The foreign MRO's do not have to meet US FAA standards, much less EPA regulations, etc...
There does not exist a level playing field.
Cheaper labor aside:
1) they are not subject to a 15 year background check (by the FBI might be 5 years now, too old to remember)
2) they are not subject to drug testing.
3) they are not on the FAA radar and to the best of my knowledge have never been fined for shitty work, as USA maintenance has repeatedly.
Put us on a 'level' playing field at least.
B) xUT
The USA will find it difficult to impose all of our laws on foreign countries around the world. You've listed what's different about maintenance performed outside the USA, and you're right - the playing field is not level, but so what? I'm unconvinced that your list of differences makes outsourced maintenance categorically "not safe." Sure, there's some unsafe maintenance going on, both here and abroad, and I have no confidence that any FAA inspector has any ability to make it safe, either here or abroad. Like many government bureaucrats, they tend to get in the way and impose costs on airlines like AA and WN.
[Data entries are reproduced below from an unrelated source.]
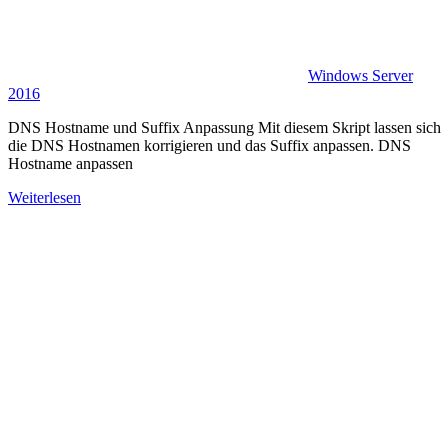
Windows Server
2016
DNS Hostname und Suffix Anpassung Mit diesem Skript lassen sich
die DNS Hostnamen korrigieren und das Suffix anpassen. DNS
Hostname anpassen
Weiterlesen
The OP appears to be concerned with the number of jobs, apparently hoping that wages will rise if all maintenance has to be performed in the USA. The AA experience proves that the OP's hopes are probably not going to be realized, as AA has more inhouse maintenance, with more inhouse M&R employees than any other airline, yet the workers enjoy the lowest mainline airline maintenance wages.
I don't see the OP's efforts resulting in safer planes or higher maintenance personnel wages, but I'm sure that reasonable people can disagree.